▸ INSTRUCTIONS TO FOLLOW:
Would you reproduce, without any alteration, the lines from the opening line of the entries through the line that has "queda en la" in it?

▸ DATA TO PROCESS:

────────────────

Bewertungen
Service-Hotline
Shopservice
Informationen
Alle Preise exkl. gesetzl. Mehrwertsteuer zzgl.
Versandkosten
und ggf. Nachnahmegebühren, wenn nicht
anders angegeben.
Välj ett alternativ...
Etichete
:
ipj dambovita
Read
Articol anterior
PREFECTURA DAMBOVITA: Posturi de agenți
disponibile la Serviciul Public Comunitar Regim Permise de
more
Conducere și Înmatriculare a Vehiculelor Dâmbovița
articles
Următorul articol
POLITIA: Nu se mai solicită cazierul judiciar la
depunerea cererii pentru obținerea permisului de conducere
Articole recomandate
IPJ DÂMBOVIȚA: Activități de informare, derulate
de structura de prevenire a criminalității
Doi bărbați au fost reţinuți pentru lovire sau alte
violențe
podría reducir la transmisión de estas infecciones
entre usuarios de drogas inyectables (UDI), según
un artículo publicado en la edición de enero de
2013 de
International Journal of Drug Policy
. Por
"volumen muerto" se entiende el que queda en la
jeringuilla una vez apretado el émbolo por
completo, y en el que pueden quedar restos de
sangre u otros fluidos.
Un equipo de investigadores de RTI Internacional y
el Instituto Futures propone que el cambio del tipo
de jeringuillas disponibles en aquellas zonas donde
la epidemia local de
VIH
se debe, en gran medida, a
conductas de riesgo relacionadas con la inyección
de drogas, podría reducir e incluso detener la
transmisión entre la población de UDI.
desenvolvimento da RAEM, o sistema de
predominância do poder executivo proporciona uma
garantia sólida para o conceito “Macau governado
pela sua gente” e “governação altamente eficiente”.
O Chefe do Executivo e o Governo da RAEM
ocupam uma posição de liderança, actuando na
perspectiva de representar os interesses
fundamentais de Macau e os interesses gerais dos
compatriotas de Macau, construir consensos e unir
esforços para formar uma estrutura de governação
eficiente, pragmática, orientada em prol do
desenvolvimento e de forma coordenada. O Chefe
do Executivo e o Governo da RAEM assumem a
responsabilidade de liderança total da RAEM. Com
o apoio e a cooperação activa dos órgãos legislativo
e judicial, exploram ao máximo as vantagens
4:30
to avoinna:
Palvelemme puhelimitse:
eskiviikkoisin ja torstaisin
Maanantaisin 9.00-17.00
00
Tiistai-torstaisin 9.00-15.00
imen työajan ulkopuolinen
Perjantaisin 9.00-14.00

────────────────

▸ RESPONSE TO THIS TASK:
Bewertungen
Service-Hotline
Shopservice
Informationen
Alle Preise exkl. gesetzl. Mehrwertsteuer zzgl.
Versandkosten
und ggf. Nachnahmegebühren, wenn nicht
anders angegeben.
Välj ett alternativ...
Etichete
:
ipj dambovita
Read
Articol anterior
PREFECTURA DAMBOVITA: Posturi de agenți
disponibile la Serviciul Public Comunitar Regim Permise de
more
Conducere și Înmatriculare a Vehiculelor Dâmbovița
articles
Următorul articol
POLITIA: Nu se mai solicită cazierul judiciar la
depunerea cererii pentru obținerea permisului de conducere
Articole recomandate
IPJ DÂMBOVIȚA: Activități de informare, derulate
de structura de prevenire a criminalității
Doi bărbați au fost reţinuți pentru lovire sau alte
violențe
podría reducir la transmisión de estas infecciones
entre usuarios de drogas inyectables (UDI), según
un artículo publicado en la edición de enero de
2013 de
International Journal of Drug Policy
. Por
"volumen muerto" se entiende el que queda en la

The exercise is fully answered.